Symeon the New Theologian


Born 949 in Galatia (Paphlagonia); died 1022 in Chrysopolis. Byzantine religious writer and mystical philosopher.

In his youth, Symeon studied in Constantinople and was in the imperial service; he later became a monk. His works develop the themes of deep self-examination, self-purgation, and illumination of the individual who has withdrawn into himself to cultivate spirituality. For Symeon, the authority of the church’s hierarchical institutions receded into the background before the absolute authority of the “spirit-bearing” ascetic, the bearer of personal sanctity. Symeon’s teaching concerning the personal relationship between mentor (“spiritual father”) and disciple (“spiritual son”) as the highest norm of religious life is typologically comparable to the doctrines of Islamic mysticism concerning the link between the murshid and the murid; it is precisely in such a chain of “inheritance” that “tradition” is preserved.

Symeon’s poems are important in the history of Byzantine literature because of the boldness with which the author reformed meters and brought poetic language close to the norms of living speech. Symeon’s mystical philosophy anticipated 14th-century hesychasm.

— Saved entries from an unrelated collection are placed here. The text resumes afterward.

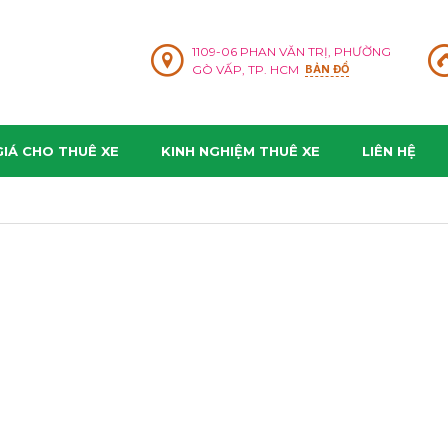
1109-06 PHAN VĂN TRỊ, PHƯỜNG
GÒ VẤP, TP. HCM
BẢN ĐỒ
IÁ CHO THUÊ XE
KINH NGHIỆM THUÊ XE
LIÊN HỆ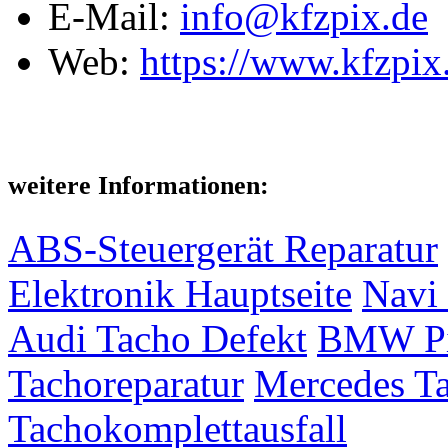
E-Mail:
info@kfzpix.de
Web:
https://www.kfzpix
weitere Informationen:
ABS-Steuergerät Reparatur
Elektronik Hauptseite
Navi 
Audi Tacho Defekt
BMW Pix
Tachoreparatur
Mercedes Ta
Tachokomplettausfall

Greek text with French translation:
Catéchèses, vols. 1–3. Edited by B. Krivochéine. Translated by J. Paramelle. Paris, 1963–65.
Chapitres théologiques, gnostiques et pratiques. Edited by J. Darrouzes. Paris, 1958.
Traités théologiques et éthiques, vols. 1–2. Edited by J. Darrouzes. Paris, 1966–67.
Hymnes, vols. 1–3. Edited by J. Koder. Paris, 1969–73.
In Russian translation:
Slova, fascs. 1–2. Moscow, 1882.


Kazhdan, A. P. “Predvaritel’nye zamechaniia o mirovozzrenii vizantiiskogo mistika X-XI vv. Simeona.” Byzantinoslavica, 1967, vol. 28, no. 1.
Krivochéine, V. “The Writings of St. Symeon the New Theologian.” Orientalia Christiania Periodica, 1954, vol. 20.